Extracted data entries
=======

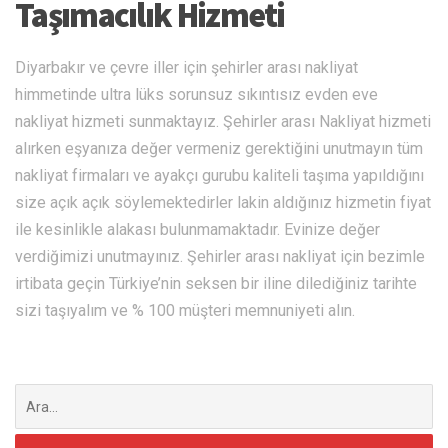
Taşımacılık Hizmeti
Diyarbakır ve çevre iller için şehirler arası nakliyat
himmetinde ultra lüks sorunsuz sıkıntısız evden eve
nakliyat hizmeti sunmaktayız. Şehirler arası Nakliyat hizmeti
alırken eşyanıza değer vermeniz gerektiğini unutmayın tüm
nakliyat firmaları ve ayakçı gurubu kaliteli taşıma yapıldığını
size açık açık söylemektedirler lakin aldığınız hizmetin fiyat
ile kesinlikle alakası bulunmamaktadır. Evinize değer
verdiğimizi unutmayınız. Şehirler arası nakliyat için bezimle
irtibata geçin Türkiye’nin seksen bir iline dilediğiniz tarihte
sizi taşıyalım ve % 100 müşteri memnuniyeti alın.
Şunu
ara:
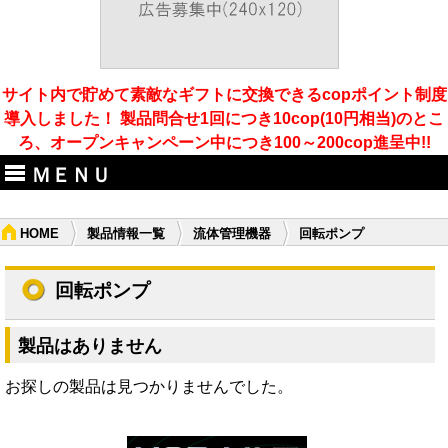
サイト内で貯めて素敵なギフトに交換できるcopポイント制度
導入しました！ 製品問合せ1回につき10cop(10円相当)のとこ
ろ、オープンキャンペーン中につき100～200cop進呈中!!
ＭＥＮＵ
HOME
製品情報一覧
流体管理機器
回転ポンプ
回転ポンプ
製品はありません
お探しの製品は見つかりませんでした。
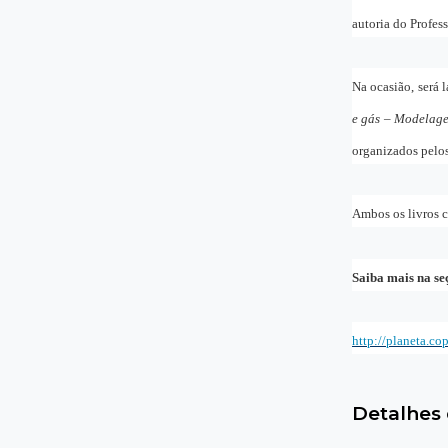
autoria do Profes
Na ocasião, será
e gás – Modelage
organizados pelos
Ambos os livros 
Saiba mais na s
http://planeta.co
Detalhes 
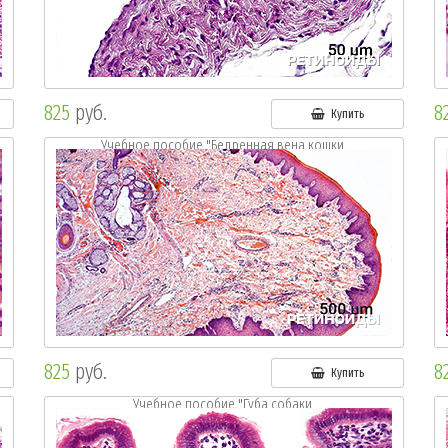
825
руб.
8
Купить
Учебное пособие "Бедренная вена кошки.
Окр.: г.-э."
825
руб.
8
Купить
Учебное пособие "Губа собаки.
Окр.: г.-э."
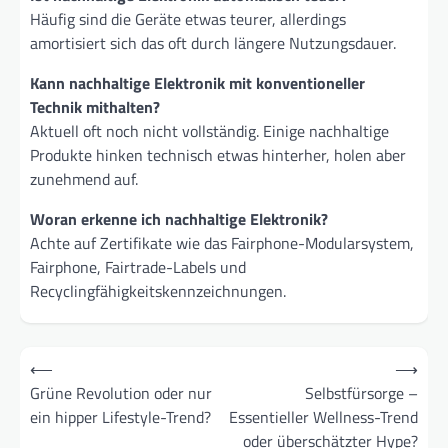
Häufig sind die Geräte etwas teurer, allerdings
amortisiert sich das oft durch längere Nutzungsdauer.
Kann nachhaltige Elektronik mit konventioneller
Technik mithalten?
Aktuell oft noch nicht vollständig. Einige nachhaltige
Produkte hinken technisch etwas hinterher, holen aber
zunehmend auf.
Woran erkenne ich nachhaltige Elektronik?
Achte auf Zertifikate wie das Fairphone-Modularsystem,
Fairphone, Fairtrade-Labels und
Recyclingfähigkeitskennzeichnungen.
Beitragsnavigation
⟵
⟶
Grüne Revolution oder nur
Selbstfürsorge –
ein hipper Lifestyle-Trend?
Essentieller Wellness-Trend
oder überschätzter Hype?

=======

■ Exercise aim
With the line containing "Essentieller Wellness-Trend" as the start and the last line of the entries as the end, print that whole span exactly.

■ Solution for this exercise
Essentieller Wellness-Trend
oder überschätzter Hype?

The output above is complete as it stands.